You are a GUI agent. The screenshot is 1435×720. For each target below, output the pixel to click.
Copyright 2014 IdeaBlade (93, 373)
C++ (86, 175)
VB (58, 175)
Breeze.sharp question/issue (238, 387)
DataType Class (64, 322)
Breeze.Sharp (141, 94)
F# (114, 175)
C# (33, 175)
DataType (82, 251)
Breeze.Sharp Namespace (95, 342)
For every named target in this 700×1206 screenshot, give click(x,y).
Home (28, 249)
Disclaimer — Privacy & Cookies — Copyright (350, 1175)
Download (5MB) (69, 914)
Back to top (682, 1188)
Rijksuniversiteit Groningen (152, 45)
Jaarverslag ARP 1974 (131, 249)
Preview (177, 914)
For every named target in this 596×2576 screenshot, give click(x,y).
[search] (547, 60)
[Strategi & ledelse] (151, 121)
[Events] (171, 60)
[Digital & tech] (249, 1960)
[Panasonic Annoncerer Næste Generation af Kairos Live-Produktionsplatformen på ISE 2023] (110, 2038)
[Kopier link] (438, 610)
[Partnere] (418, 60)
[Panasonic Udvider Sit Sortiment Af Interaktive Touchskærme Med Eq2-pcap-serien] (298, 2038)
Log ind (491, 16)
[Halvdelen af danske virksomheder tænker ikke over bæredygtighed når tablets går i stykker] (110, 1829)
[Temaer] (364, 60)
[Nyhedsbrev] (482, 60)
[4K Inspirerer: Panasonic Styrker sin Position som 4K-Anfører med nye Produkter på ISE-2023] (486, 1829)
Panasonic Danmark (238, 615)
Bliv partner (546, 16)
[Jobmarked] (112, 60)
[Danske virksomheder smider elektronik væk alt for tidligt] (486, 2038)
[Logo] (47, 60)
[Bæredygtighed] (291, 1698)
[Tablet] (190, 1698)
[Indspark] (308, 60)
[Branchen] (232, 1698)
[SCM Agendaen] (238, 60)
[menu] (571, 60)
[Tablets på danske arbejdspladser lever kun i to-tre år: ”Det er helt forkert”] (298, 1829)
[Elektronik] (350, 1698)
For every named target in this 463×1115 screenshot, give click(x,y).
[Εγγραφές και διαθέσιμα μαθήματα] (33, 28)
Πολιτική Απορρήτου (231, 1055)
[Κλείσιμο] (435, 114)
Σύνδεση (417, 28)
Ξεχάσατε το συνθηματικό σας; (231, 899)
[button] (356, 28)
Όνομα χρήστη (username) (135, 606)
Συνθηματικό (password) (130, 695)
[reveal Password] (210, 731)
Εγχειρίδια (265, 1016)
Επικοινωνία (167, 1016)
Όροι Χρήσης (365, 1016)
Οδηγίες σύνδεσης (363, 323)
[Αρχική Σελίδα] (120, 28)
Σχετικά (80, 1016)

### Activity
Only exact copies of the lines from the one containing "[Jobmarked] (112, 60)" to the end of the records belong in the answer.

### Answer to the problem
[Jobmarked] (112, 60)
[Danske virksomheder smider elektronik væk alt for tidligt] (486, 2038)
[Logo] (47, 60)
[Bæredygtighed] (291, 1698)
[Tablet] (190, 1698)
[Indspark] (308, 60)
[Branchen] (232, 1698)
[SCM Agendaen] (238, 60)
[menu] (571, 60)
[Tablets på danske arbejdspladser lever kun i to-tre år: ”Det er helt forkert”] (298, 1829)
[Elektronik] (350, 1698)
For every named target in this 463×1115 screenshot, give click(x,y).
[Εγγραφές και διαθέσιμα μαθήματα] (33, 28)
Πολιτική Απορρήτου (231, 1055)
[Κλείσιμο] (435, 114)
Σύνδεση (417, 28)
Ξεχάσατε το συνθηματικό σας; (231, 899)
[button] (356, 28)
Όνομα χρήστη (username) (135, 606)
Συνθηματικό (password) (130, 695)
[reveal Password] (210, 731)
Εγχειρίδια (265, 1016)
Επικοινωνία (167, 1016)
Όροι Χρήσης (365, 1016)
Οδηγίες σύνδεσης (363, 323)
[Αρχική Σελίδα] (120, 28)
Σχετικά (80, 1016)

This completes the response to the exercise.